The oral allergy syndrome is difficult to detect. Common allergy tests to examine allergy are using extracts only in skin scratch testing. But this method is quite useless due to many enzymes involved in allergy reaction are already broken out in the process of extraction. They are not as effective as the original enzymes. Oral Allergy Syndrome is usually diagnoses by symptoms that are appeared. The other method is to look for allergy history to pollen, if any.
Oral allergy syndrome symptoms are caused by a rapid response of the mast cell–bound pollen-specific IgE to allergens released from raw fruits and vegetables as they enter the mouth and come into contact with saliva. Unusually high concentrations of mast cells in the oral and pharyngeal tissues result from continual response to pollen allergens in their native form. The tissues of the upper respiratory tract become sensitized to a pollen allergen as both cause and consequence of long-standing hay fever.
Foods that contain a protein that is structurally indistinguishable from the allergenic protein in the pollen can cause release of inflammatory mediators from the primed mast cells.
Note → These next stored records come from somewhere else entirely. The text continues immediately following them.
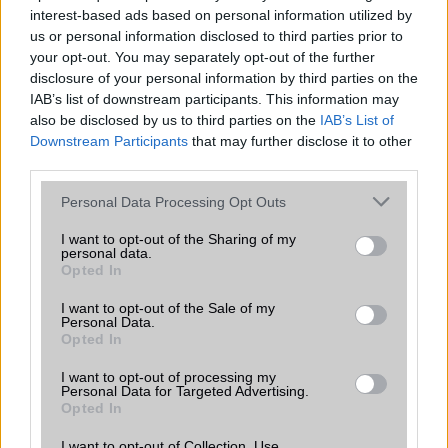
interest-based ads based on personal information utilized by
Flash
/
Ujjlenyomat olvasó
Fingerprint sensor
us or personal information disclosed to third parties prior to
your opt-out. You may separately opt-out of the further
SNS integráció
alap szolgáltatás
disclosure of your personal information by third parties on the
Organizer
alap szolgáltatás
IAB’s list of downstream participants. This information may
also be disclosed by us to third parties on the
IAB’s List of
T9 szótár
alkalmazás független szótár
Downstream Participants
that may further disclose it to other
third parties.
Office alkalmazások
alap szolgáltatás
Please note that this website/app uses one or more Google
Personal Data Processing Opt Outs
Iránytũ
ecompass
services and may gather and store information including but
Extrák
32-bit/384kHz audio
not limited to your visit or usage behaviour. You may click to
I want to opt-out of the Sharing of my
personal data.
grant or deny consent to Google and its third-party tags to
Opted In
EGYÉB
use your data for below specified purposes in below Google
consent section.
I want to opt-out of the Sale of my
Vibra jelzés
alap szolgáltatás
Personal Data.
Opted In
SIM típus
eSIM
I want to opt-out of processing my
SIM-ek száma
2
Personal Data for Targeted Advertising.
Opted In
Flight mode
Van
I want to opt-out of Collection, Use,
For example, the food allergens can attach to the pollen IgE molecules sitting on receptors on the mast cells and act as if they were pollen proteins.
The released inflammatory mediators then affect tissues adjacent to the upper respiratory tract in the oral cavity and cause inflammation.
Interestingly, the proteins in foods that can mimic pollen proteins come from plants that are botanically unrelated to the plants that produce the pollens. This is further evidence that botanic relatedness has little or nothing to do with antigenic (or allergenic) relationships, and shows that the old idea that allergy to foods in one plant family predicts allergy to other foods in the same plant family is mostly invalid.